Wie die seit 2011 von ORF.at laufend durchgeführten Umfragen bei verschiedenen österreichischen Stromversorgern ergeben, liegen die Zahlen der wirklich am Detailverbrauch ihres Haushalts Interessierten bei weniger als 20 Prozent. Der harte Kern der Stromsparfans umfasst maximal sieben Prozent der Abnehmer. Je nach Umfrageart variiert die Zahl der völlig Desinteressierten rund um die Hälfte aller Befragten.
CC
Rationale Gründe für Ignoranz
Daraus den Schluss zu ziehen, die angeblich so umweltbewussten Österreicher seien tatsächlich ein Haufen Umweltangeber und Ignoranten, wäre allerdings auch daneben. Ignoranten sind in dieser großen Bevölkerungsgruppe zwar durchaus enthalten, während die Mehrheit jedoch völlig rationale Gründe für ihr Desinteresse hat.

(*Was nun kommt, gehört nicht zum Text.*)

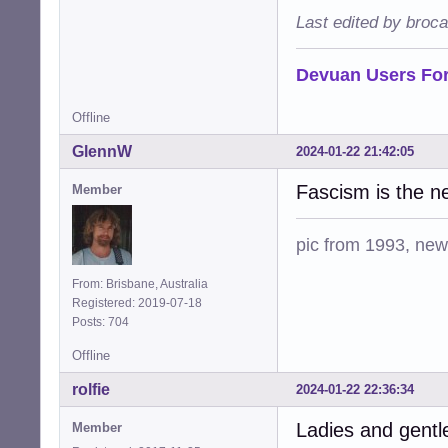
Last edited by broc
Devuan Users Fo
Offline
GlennW
2024-01-22 21:42:05
Fascism is the n
Member
pic from 1993, new 
From: Brisbane, Australia
Registered: 2019-07-18
Posts: 704
Offline
rolfie
2024-01-22 22:36:34
Ladies and gent
Member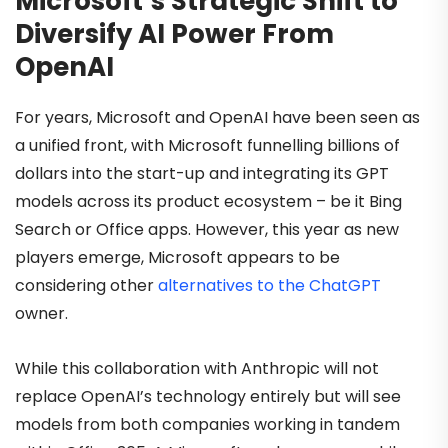
Microsoft’s Strategic Shift to
Diversify AI Power From
OpenAI
For years, Microsoft and OpenAI have been seen as
a unified front, with Microsoft funnelling billions of
dollars into the start-up and integrating its GPT
models across its product ecosystem – be it Bing
Search or Office apps. However, this year as new
players emerge, Microsoft appears to be
considering other
alternatives to the ChatGPT
owner.
While this collaboration with Anthropic will not
replace OpenAI’s technology entirely but will see
models from both companies working in tandem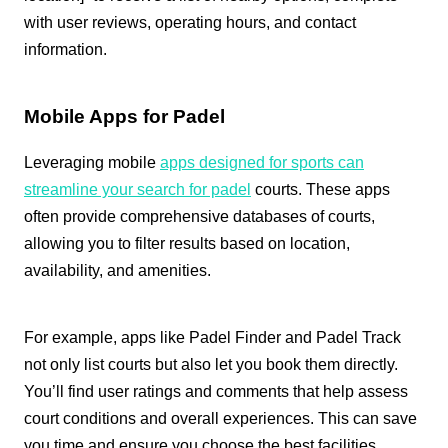
with user reviews, operating hours, and contact
information.
Mobile Apps for Padel
Leveraging mobile
apps designed for sports can
streamline your search for padel
courts. These apps
often provide comprehensive databases of courts,
allowing you to filter results based on location,
availability, and amenities.
For example, apps like Padel Finder and Padel Track
not only list courts but also let you book them directly.
You’ll find user ratings and comments that help assess
court conditions and overall experiences. This can save
you time and ensure you choose the best facilities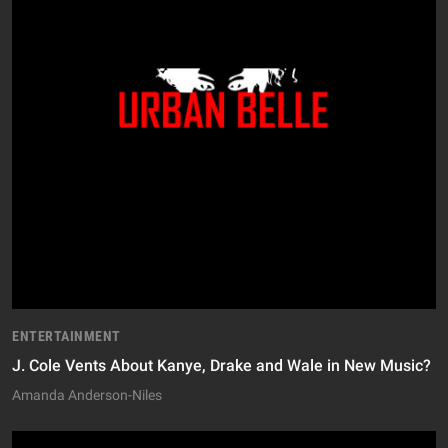
ENTERTAINMENT
J. Cole Vents About Kanye, Drake and Wale in New Music?
Amanda Anderson-Niles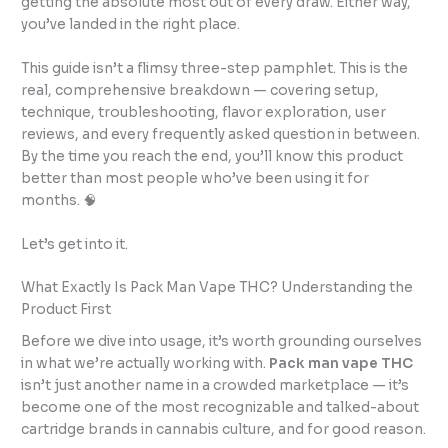
getting the absolute most out of every draw. Either way,
you’ve landed in the right place.
This guide isn’t a flimsy three-step pamphlet. This is the
real, comprehensive breakdown — covering setup,
technique, troubleshooting, flavor exploration, user
reviews, and every frequently asked question in between.
By the time you reach the end, you’ll know this product
better than most people who’ve been using it for
months. 🧠
Let’s get into it.
What Exactly Is Pack Man Vape THC? Understanding the
Product First
Before we dive into usage, it’s worth grounding ourselves
in what we’re actually working with.
Pack man vape THC
isn’t just another name in a crowded marketplace — it’s
become one of the most recognizable and talked-about
cartridge brands in cannabis culture, and for good reason.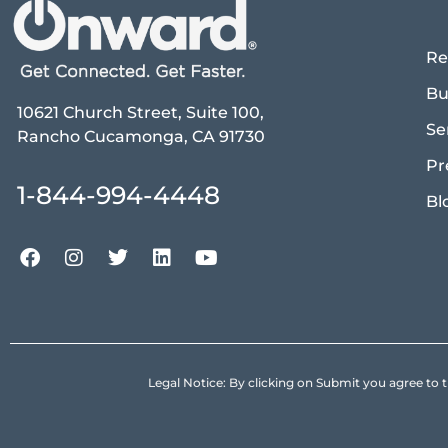
Re
Bu
10621 Church Street, Suite 100,
Se
Rancho Cucamonga, CA 91730
Pr
1-844-994-4448
Bl
Legal Notice: By clicking on Submit you agree 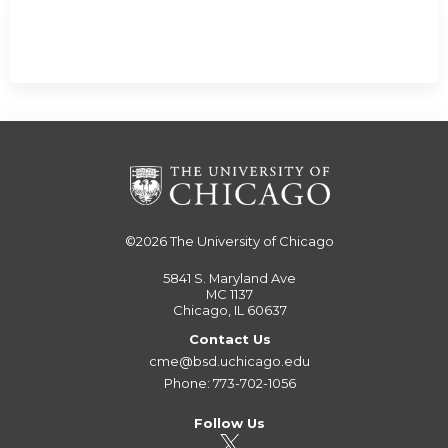
©2026
The University of Chicago
5841 S. Maryland Ave
MC 1137
Chicago, IL 60637
Contact Us
cme@bsd.uchicago.edu
Phone: 773-702-1056
Follow Us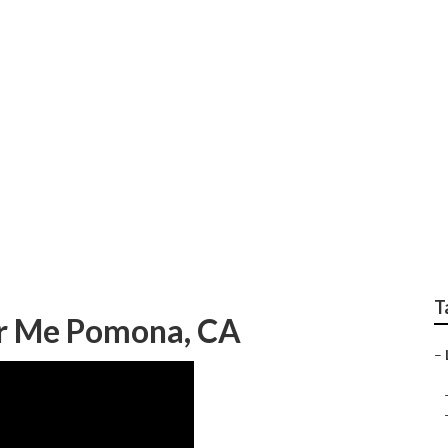
eo Link Building
T
ar Me Pomona, CA
–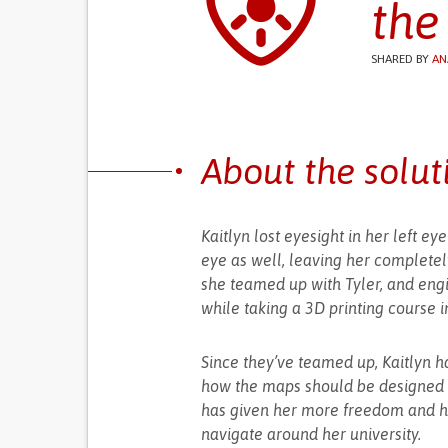
the
SHARED BY
AN
About the solut
Kaitlyn lost eyesight in her left ey
eye as well, leaving her complete
she teamed up with Tyler, and engi
while taking a 3D printing course i
Since they’ve teamed up, Kaitlyn h
how the maps should be designed an
has given her more freedom and ha
navigate around her university.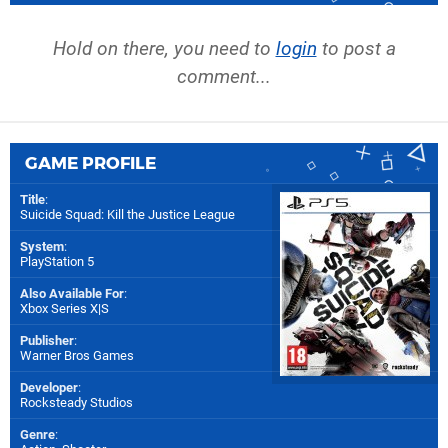
Hold on there, you need to
login
to post a
comment...
GAME PROFILE
Title
:
Suicide Squad: Kill the Justice League
System
:
PlayStation 5
Also Available For
:
Xbox Series X|S
Publisher
:
Warner Bros Games
Developer
:
Rocksteady Studios
Genre
: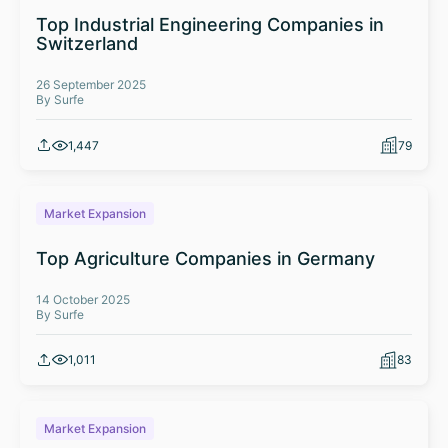
Top Industrial Engineering Companies in
Switzerland
26 September 2025
By Surfe
1,447
79
Market Expansion
Top Agriculture Companies in Germany
14 October 2025
By Surfe
1,011
83
Market Expansion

Laut Statistik Austria bestanden in Österreich 2011 3,6 Millionen Wohnungen (Hauptwohnsitze). Deren Inhaber können jedoch nur zu einem sehr geringen Prozentsatz Interesse an detaillierten Daten über ihren Stromverbrauch haben. In kleinen bis mittelgroßen Wohnungen, in denen Strom in erster Linie für Beleuchtung, Küche, Unterhaltungselektronik und Waschmaschine verbraucht wird, besteht dazu schlicht keine Alternative.
Stromsparen als Chimäre
Die Möglichkeiten, Strom einzusparen, sind in solchen Haushalten sehr begrenzt. Wer den Verbrauch jedes einzelnen Geräts genau wissen möchte, ist mit einem handelsüblichen, kleinen Wattmeter um 19,90 Euro weitaus besser bedient, als mit den Viertelstundenwerten des "schlauen Stromzählers" für den gesamten Haushalt.
Die in den Medien im Halbjahresrhythmus aufgedeckten "stillen Verbraucher" samt den Tipps, wie Geräte im Standbymodus stillzulegen sind, verbreiterten den "ökologischen Fußabdruck" des Haushalts eher noch. Wohlmeinende Verbraucher griffen dann zu "Stromspar"-Steckerleisten, sagte Franz Lehner, Stromexperte und Hardware-Hacker von Cybersecurity Austria zu ORF.at. Vor allem die billig ausgeführten Steckerleisten zögen oft gleich viel oder mehr Strom als die Geräte selbst.
Begrenzte Einschaltzyklen
Dazu komme ein in der Öffentlichkeit kaum bekannter, aber potenziell verheerender Effekt dieser gut gemeinten Maßnahme. Der Preiskampf bei der Unterhaltungselektronik habe dazu geführt, sagt Lehner, dass die Hersteller gerade bei den Netzgeräten von Flachbildschirmen, SAT-Receivern, Settop-Boxen etc. immer mehr Billigkomponenten verbaut haben.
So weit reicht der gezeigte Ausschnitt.